I also observe that the crate name pill is available. How about pill::PillStr? 😃

"Pill" is aligned with our hospital theme of "ICU"

sffc commented 4 months ago

A potential advantage of this approach is that we could start having APIs such as

pub fn process(s: &str)
pub fn process_utf8(s: &PillStr)
pub fn process_utf16(s: &PillUtf16)

Manishearth commented 4 months ago

What did you all think of PotentiallyIllFormedUtf8

Not strongly opposed, feels long. Still prefer the current Unvalidated naming.

Not a fan of pill.

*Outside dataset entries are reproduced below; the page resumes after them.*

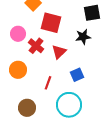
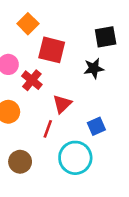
red triangle: (59, 52) -> (62, 104), moved
blue square: (77, 75) -> (96, 126), moved

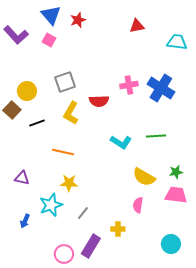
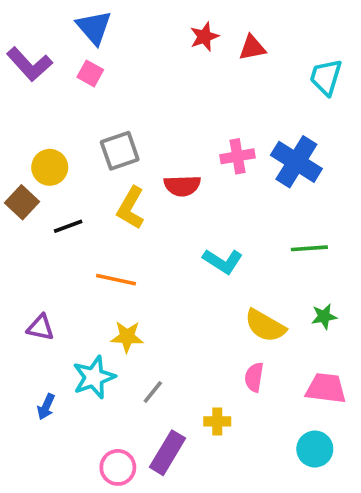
red star: (78, 20) -> (204, 37), moved
cyan trapezoid: (177, 42) -> (326, 77), turned -80
green line: (156, 136) -> (309, 248), moved
pink trapezoid: (176, 195) -> (326, 388), moved

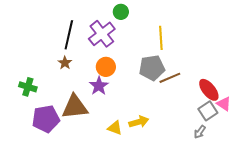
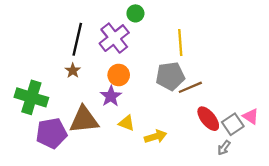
green cross: (28, 87) -> (31, 97), size x1.6
red ellipse: (209, 90) -> (208, 119), moved
yellow triangle: (115, 128) -> (126, 123), moved

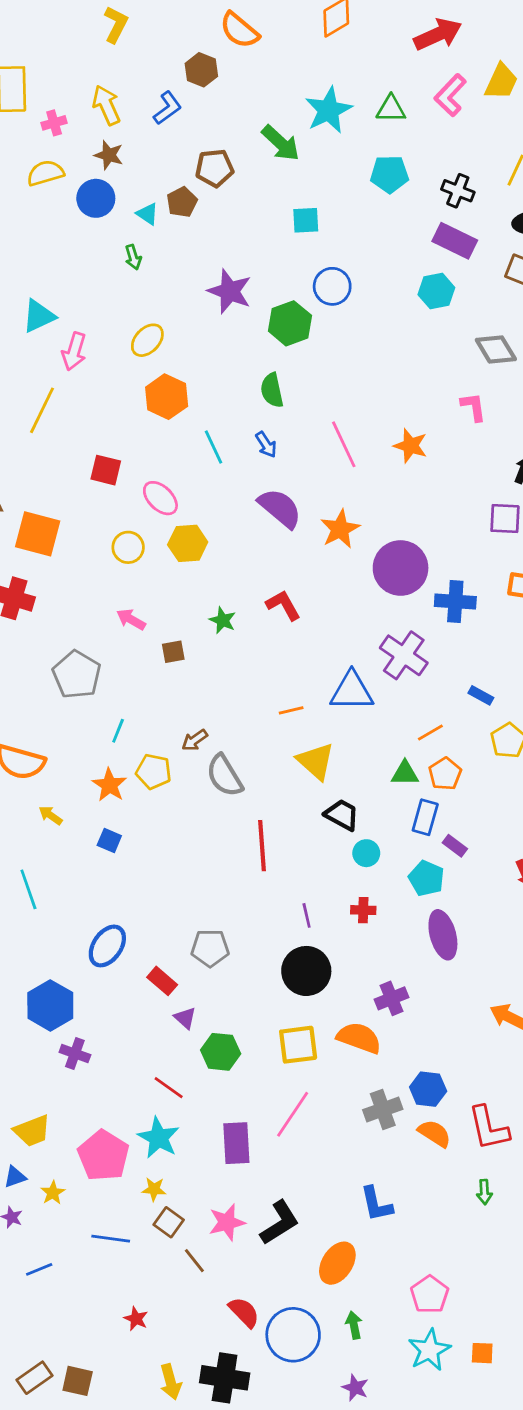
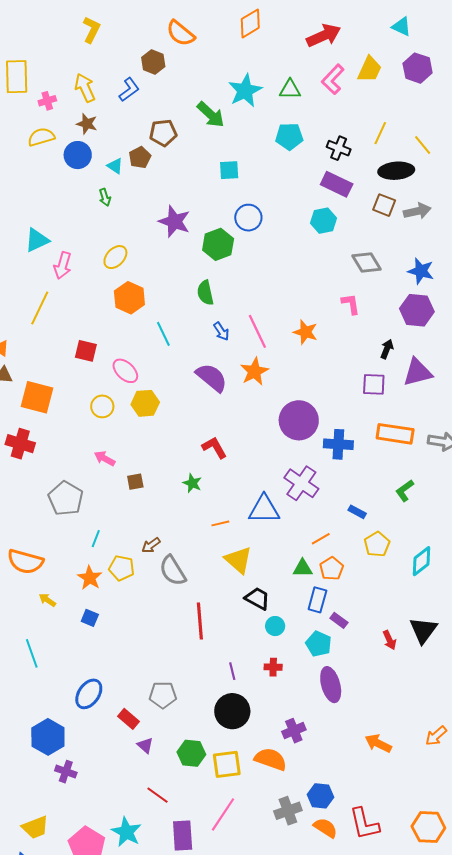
blue arrow: (266, 445) -> (221, 331), moved
orange star: (340, 529) -> (254, 371), moved
green star: (223, 620) -> (192, 483), moved
green hexagon: (221, 1052) -> (191, 753), moved
red line: (169, 1088) -> (157, 795), moved

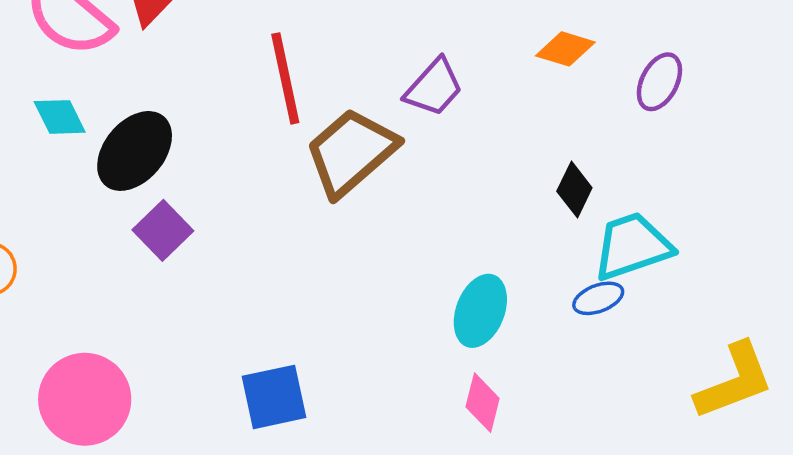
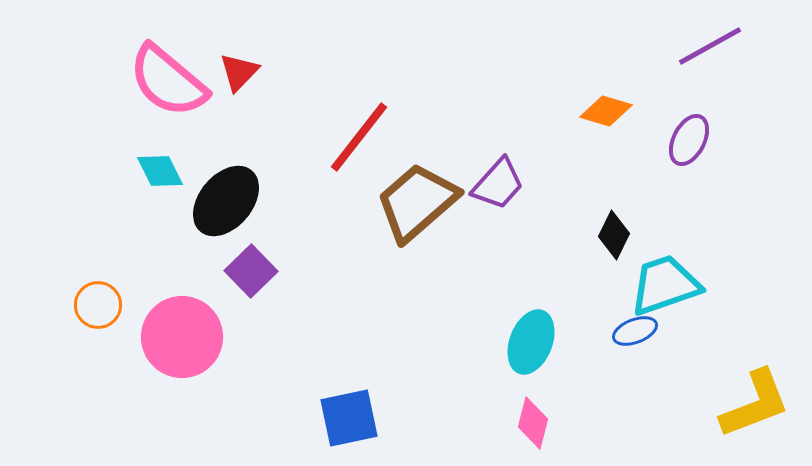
red line: (285, 78) -> (359, 137), turned 50
purple trapezoid: (434, 87) -> (498, 184), moved
pink circle: (85, 399) -> (182, 337), moved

I think it's okayish.

Manishearth commented 3 months ago

Discussion Conclusions:

This lives in a crate named after the type (probably), that depends on serde and zerovec, with feature flags.
Fine with using these for _utf8 and _utf16 APIs that accept potentially invalid stuff

LGTM: @manishearth, @sffc, @robertbastian

Name conclusion: bikeshed later (Manish and Rob prefer Unvalidated), also need to bikeshed _utf8 suffix

sffc commented 2 months ago

The crate should also have an optional dependency on writeable as discussed in https://github.com/unicode-org/icu4x/pull/4786#discussion_r1559627673

sffc commented 2 months ago

I really want to start the bikeshed for this. Let's focus just on the dynamically sized type that can be infallibly converted from a byte sequence, fallibly converted to a str, and includes impls for things like serde, zerovec, and writeable.

potentially_ill_formed
- 1a potentially_ill_formed::PotentiallyIllFormedStr, potentially_ill_formed::PotentiallyIllFormedUtf16
- 1b potentially_ill_formed::PotentiallyIllFormedUtf8, potentially_ill_formed::PotentiallyIllFormedUtf16
pill
- 2a pill::PillStr, pill::Pill16
- 2b pill::PillUtf8, pill::PillUtf16
- 2c pill::Pill8, pill::Pill16
unvalidated
- 3a unvalidated::UnvalidatedStr, unvalidated::UnvalidatedUtf16
- 3b unvalidated::UnvalidatedUtf8, unvalidated::UnvalidatedUtf16
quasistr
- 4a quasistr::QuasiStr, quasistr::Quasi16
- 4b quasistr::QuasiUtf8, quasistr::QuasiUtf16
- 4c quasistr::Quasi8, quasistr::Quasi16
quasi_str
- 5a quasi_str::QuasiStr, quasi_str::Quasi16
- 5b quasi_str::QuasiUtf8, quasi_str::QuasiUtf16
- 5b quasi_str::Quasi8, quasi_str::Quasi16

Any more suggestions before I send out a ballot? I will distribute it after this week's ICU4X-WG call.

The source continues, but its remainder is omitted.